In Italia, invece, nel maggio 2014, la Giunta regionale della Calabria ha proposto al Parlamento una misura analoga a quella adottata nelle carceri brasiliane, anche se da noi per ogni libro letto i giorni scontati alla pena sarebbero stati tre e non quattro come in Brasile, inoltre la proposta non sarebbe stata valida per i condannati a una pena inferiore ai sei mesi.
L’idea è nata per il semplice fatto che, secondo l’allora assessore alla Cultura Mario Caliguri,

«La lettura è uno straordinario antidoto al disagio. Favorisce la consapevolezza e il riscatto sociale e personale».

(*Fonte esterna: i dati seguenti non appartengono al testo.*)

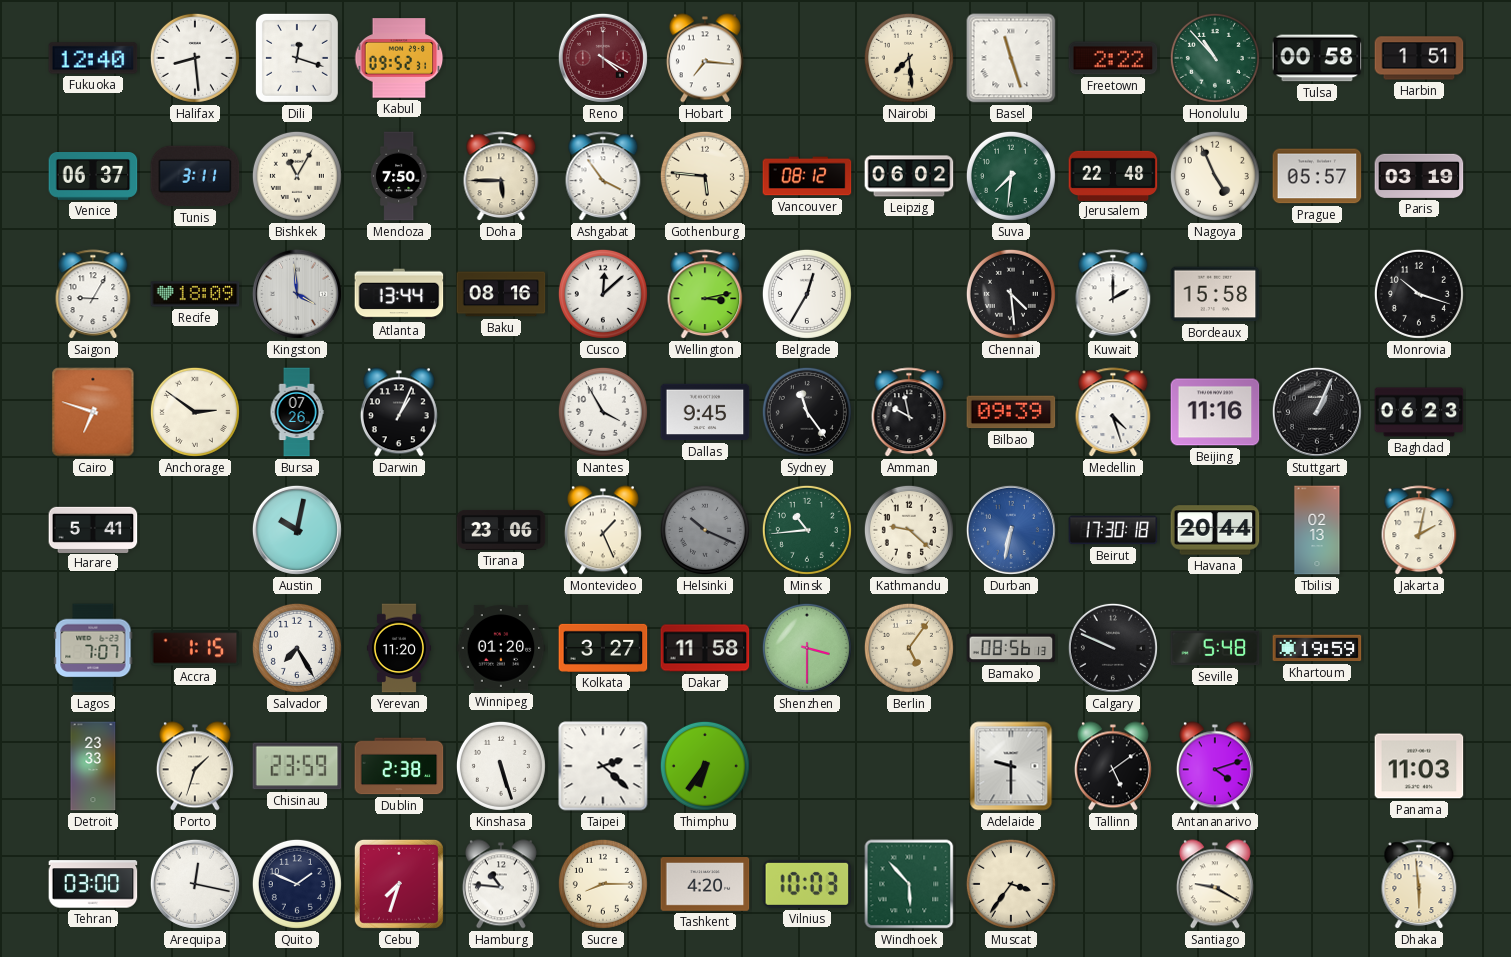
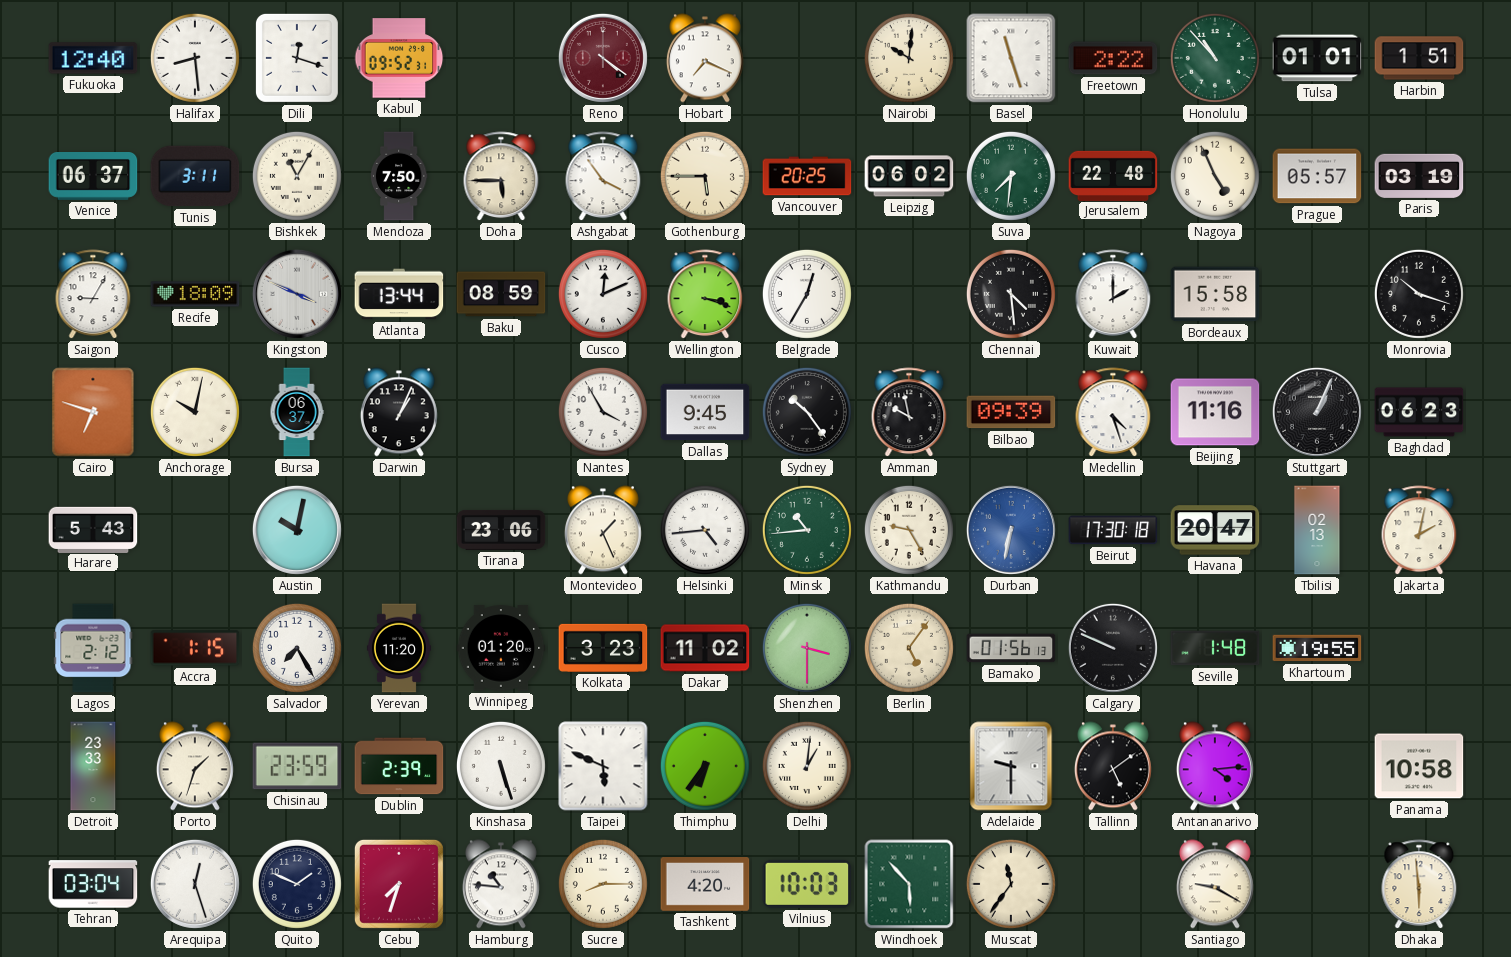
Reno: 4:20 -> 4:21
Hobart: 7:16 -> 7:19
Nairobi: 7:29 -> 10:01
Tulsa: 00:58 -> 01:01
Gothenburg: 5:46 -> 5:45
Vancouver: 08:12 -> 20:25
Kingston: 3:59 -> 3:49
Baku: 08:16 -> 08:59
Cusco: 12:08 -> 12:11
Wellington: 3:13 -> 3:18
Anchorage: 2:51 -> 10:02
Bursa: 07:26 -> 06:37
Sydney: 11:24 -> 10:24
Harare: 5:41 -> 5:43
Helsinki: 10:19 -> 4:44
Helsinki dial: grey -> white
Kathmandu: 9:22 -> 9:25
Havana: 20:44 -> 20:47
Lagos: 7:07 -> 2:12
Kolkata: 3:27 -> 3:23
Dakar: 11:58 -> 11:02
Bamako: 08:56 -> 01:56
Seville: 5:48 -> 1:48
Khartoum: 19:59 -> 19:55
Dublin: 2:38 -> 2:39
Taipei: 2:22 -> 5:49
Delhi: none -> 1:01
Antananarivo: 4:12 -> 4:14
Panama: 11:03 -> 10:58
Tehran: 03:00 -> 03:04
Arequipa: 12:17 -> 12:27
Muscat: 3:36 -> 11:36
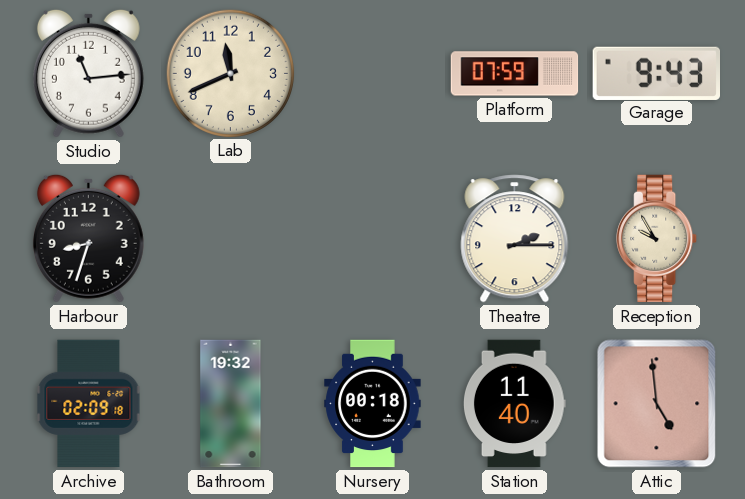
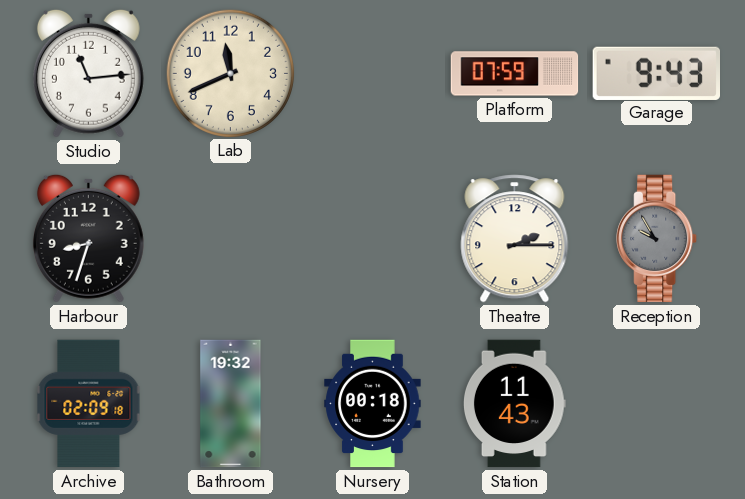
Reception dial: cream -> grey
Station: 11:40 -> 11:43
Attic: 4:59 -> none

La proposta è stata sottoposta al Parlamento ma alla fine si è conclusa con un nulla di fatto. Nel nostro Paese sarebbe stata senz’altro utile una legislazione di questo tipo, se si considera che la «rieducazione del condannato», secondo la funzione prevista dall’art. 27 della Costituzione, produce il 68,5% di recidivi, cioè i detenuti che, usciti dal carcere, commettono nuovamente reati, mentre la percentuale scende al 19% per chi sconta la condanna con misure alternative alla detenzione.
Eppure le carceri italiane molto spesso ostacolano la lettura: i detenuti sottoposti al regime differenziato dell’articolo 41 bis, per delitti di stampo mafioso, non possono ricevere libri dall’esterno; le biblioteche delle carceri italiane sono poco fornite e per ottenere un volume in prestito bisogna ricevere un’autorizzazione non sempre rapida; inoltre è vietato tenere più di tre libri con sé nella cella.
Vi sono però anche iniziative che nascono con l’obiettivo di ampliare il catalogo delle biblioteche carcerarie. È il caso di “Liberi di leggere”, un progetto di cui vi ho precedentemente parlato, che prende ispirazione da “Il libro sospeso”, iniziativa di promozione alla lettura.
Come ne “Il libro sospeso”, anche in questo caso il cliente acquista un libro in libreria che però non verrà dato a chi verrà dopo di lui, bensì alle biblioteche carcerarie.

La lettura svolge un ruolo fondamentale per i detenuti, permettendo loro di “evadere” dalla realtà e di trascorrere il tempo in cella nel modo più piacevole possibile e se non è lo Stato ad adottare misure adeguate, speriamo che nascano altre iniziative di questo tipo.